As rupee continues to slide, RBI may be back to spot intervention


India’s central bank may be pivoting to the spot market from forwards in its attempts to shield the rupee from fresh record lows — in order to minimize the knock-on effects of its intervention strategy.

Reserve Bank of India’s foreign-exchange reserves have fallen by about $30 billion since the end of May to $573 billion, according to its data. While part of the drop is likely down to revaluation due to a stronger greenback, economists say the RBI has also been selling more spot US currency after previous interventions via forwards caused dislocations in that market.

In the April-May period, when the RBI ramped up forwards intervention, annualized one-year dollar-rupee forward premium slid. That caused importers to aggressively cover their unhedged exposures and exporters to stay away, putting further depreciation pressure on the rupee.

“This might explain why the central bank has returned to spot reserves for intervention purposes,” said Radhika Rao, senior economist at DBS Bank. The RBI’s strategy “caused distortions, as the unwinding of the long forward position pushed forward premia down sharply.”
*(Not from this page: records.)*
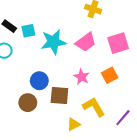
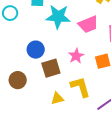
brown square: (59, 96) -> (51, 68), turned -36
brown circle: (28, 103) -> (18, 80), moved

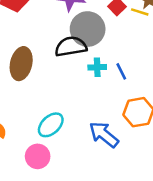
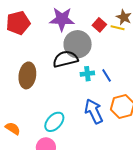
blue arrow: (104, 134) -> (94, 111), moved, turned 30

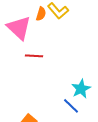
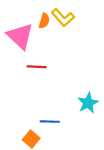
blue line: (71, 106) -> (50, 122), moved, turned -42

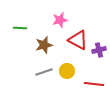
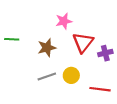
green line: (20, 28) -> (12, 39), moved
red triangle: (78, 40) -> (83, 42), turned 40

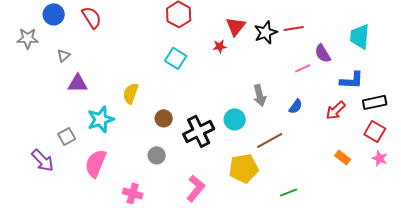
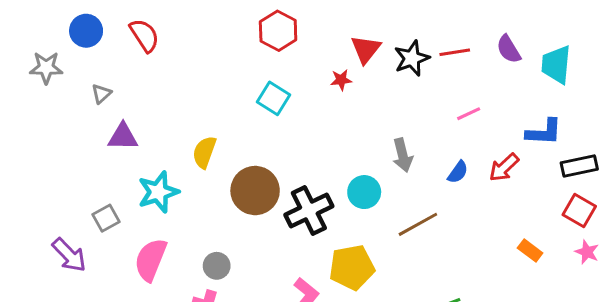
purple semicircle: (323, 53) -> (509, 49), moved
red arrow: (336, 110) -> (504, 167), moved
brown circle: (164, 118) -> (255, 191), size x1.8
gray circle: (157, 155) -> (217, 266), moved
yellow pentagon: (244, 168) -> (352, 267), moved

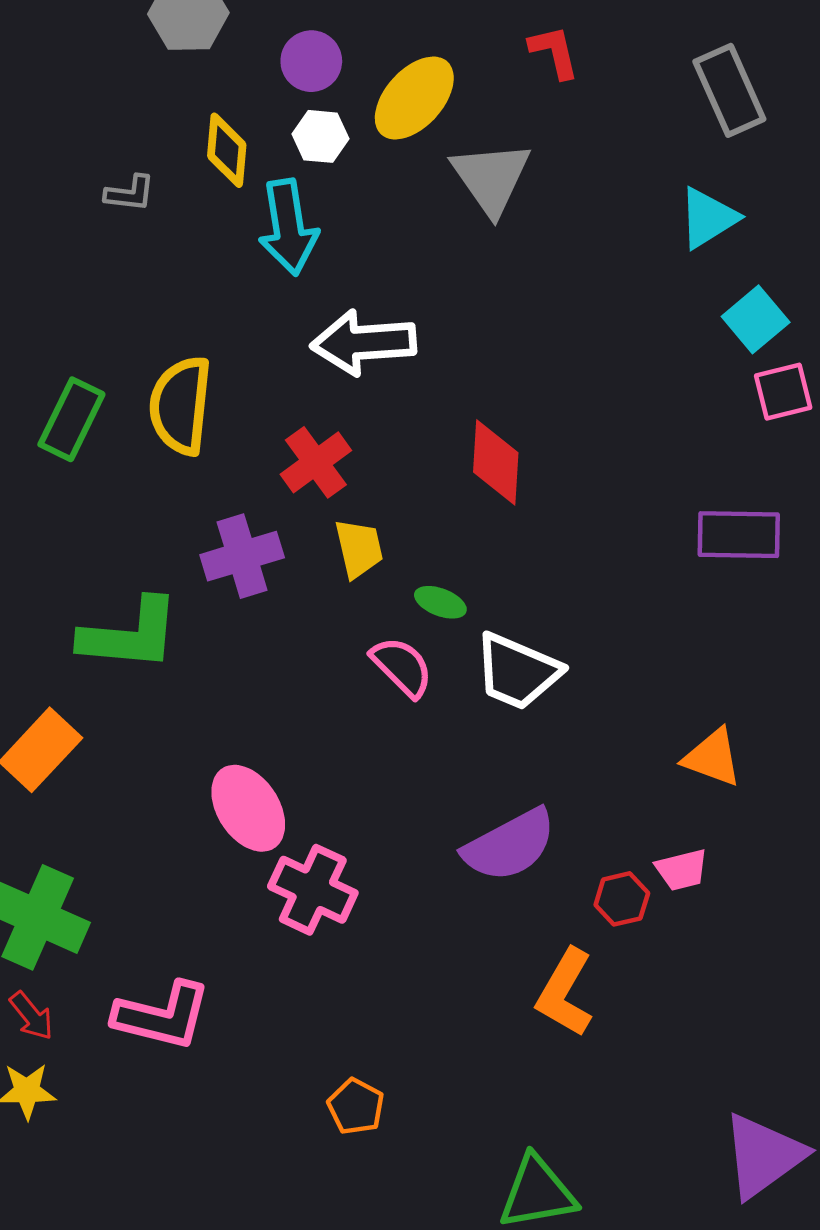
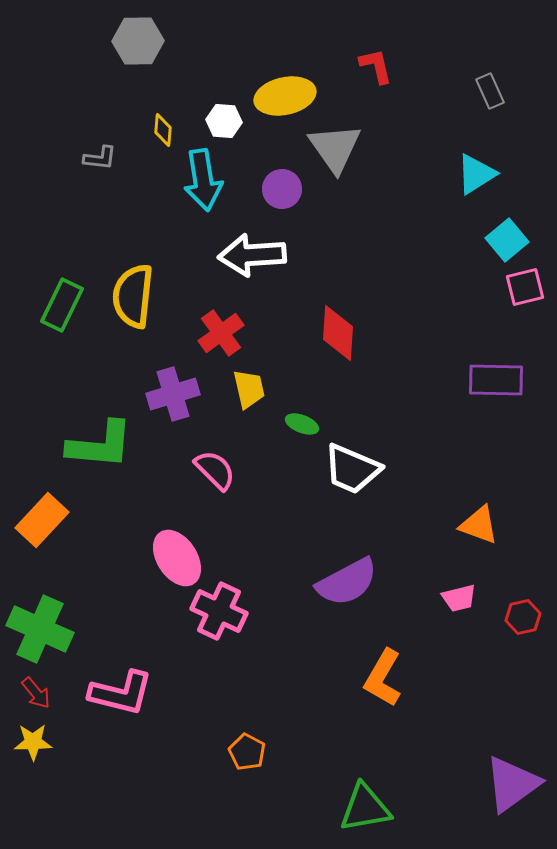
purple circle: (311, 61) -> (282, 189), moved
gray rectangle: (729, 90) -> (490, 91), size x0.6
yellow ellipse: (414, 98) -> (285, 96), turned 36
yellow diamond: (227, 150) -> (163, 130), size x0.7
pink semicircle: (402, 667) -> (215, 470), moved
red hexagon: (622, 899) -> (523, 617), moved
Dollar-rupee one-year annualized forward premium fell to 2.86% in June as the RBI ran down its long forwards book by $16 billion to $49 billion in two months to May, RBI data showed. It bounced back to 3.18% on Monday amid signs of slowing forward market activity.
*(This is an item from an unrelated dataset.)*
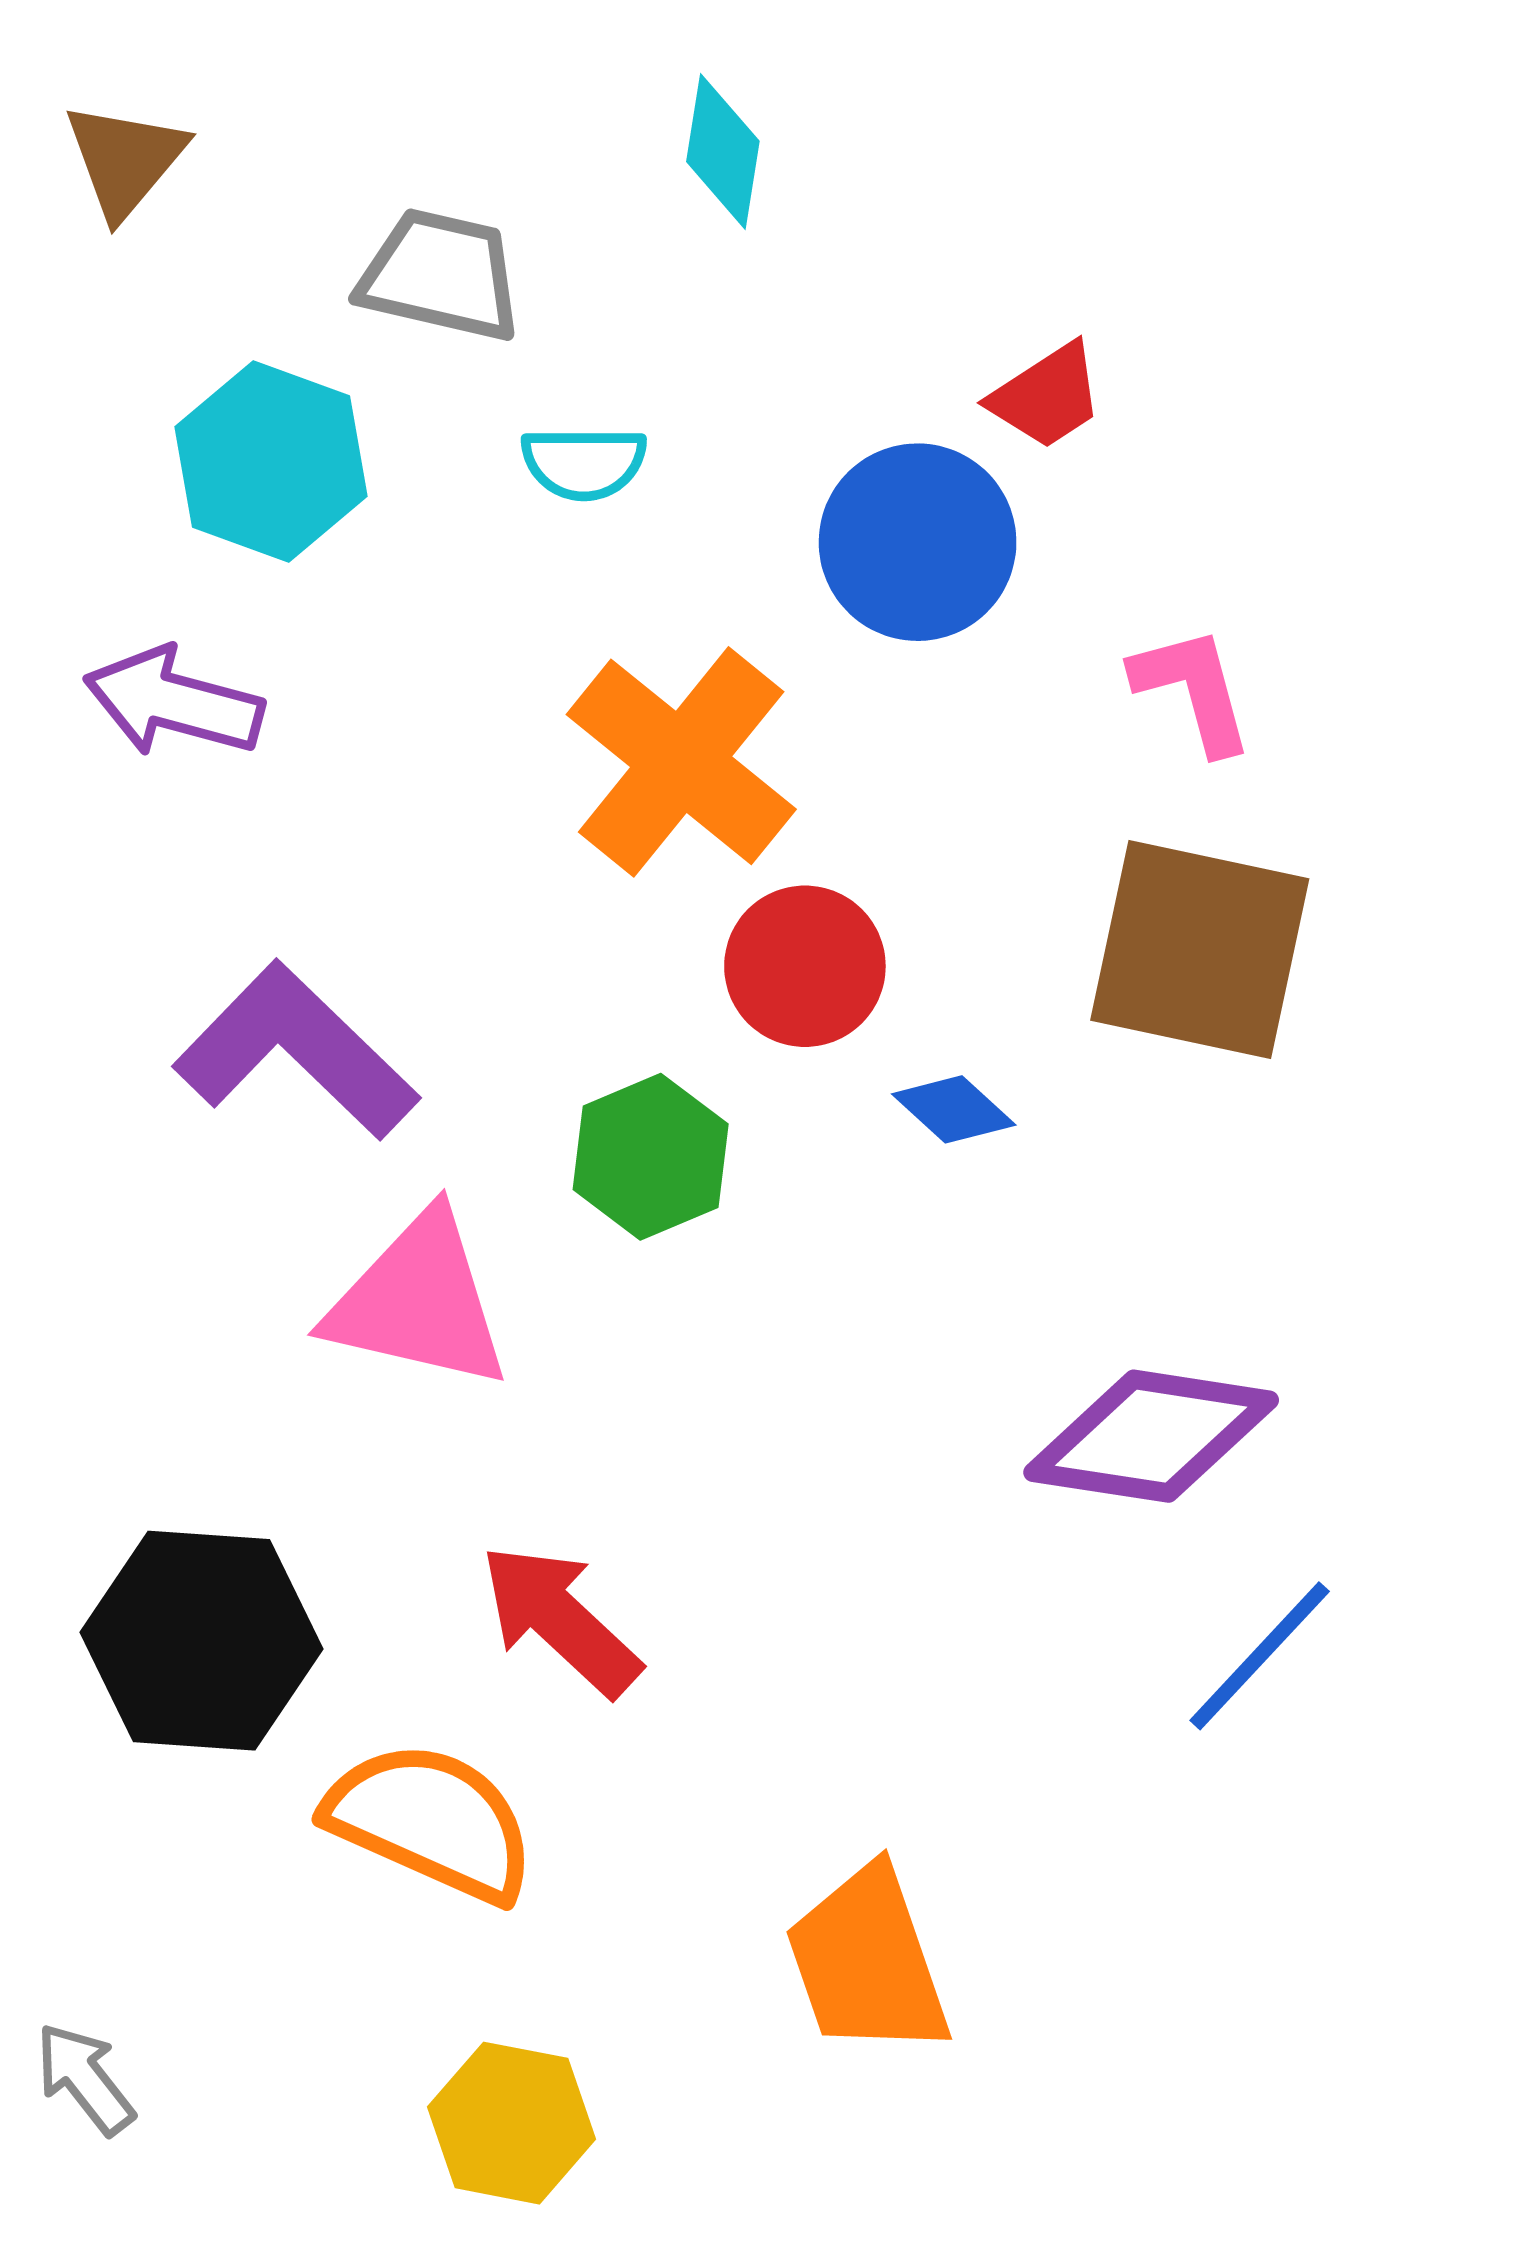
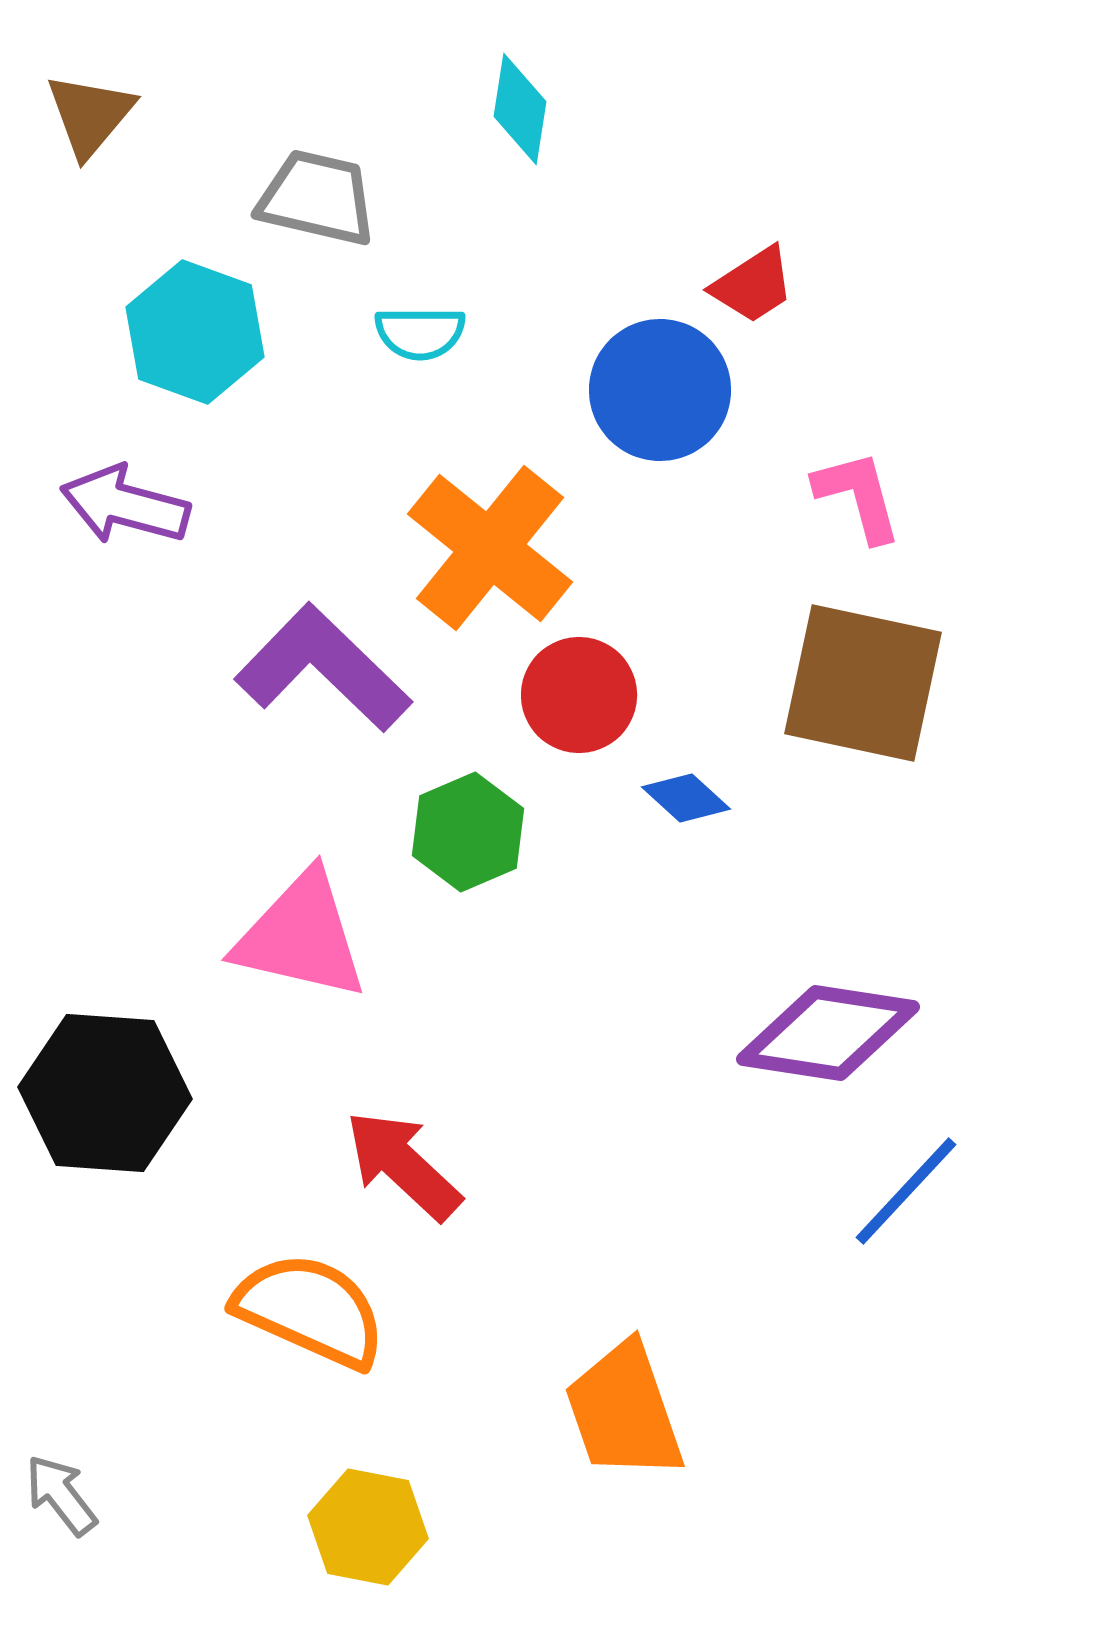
purple L-shape: (296, 1051) -> (323, 668), moved
black hexagon: (201, 1641) -> (105, 1093), moved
The RBI will deploy its reserves to contain rupee volatility, and let it align with fundamentals and not allow jerky or bumpy movements, Governor Shaktikanta Das said last week. The central bank has likely been a net seller in the spot market to the tune of $12.4 billion in the four weeks to July 15, Bloomberg Economics estimated.

“While May and June saw RBI being more active on the forwards and futures front, there is a possibility that the intervention mix now has spot as a key tool to defend the INR, especially when seen in the light of recent fall in FX reserves,” said Madhavi Arora, lead economist at Emkay Global Financial Services Ltd.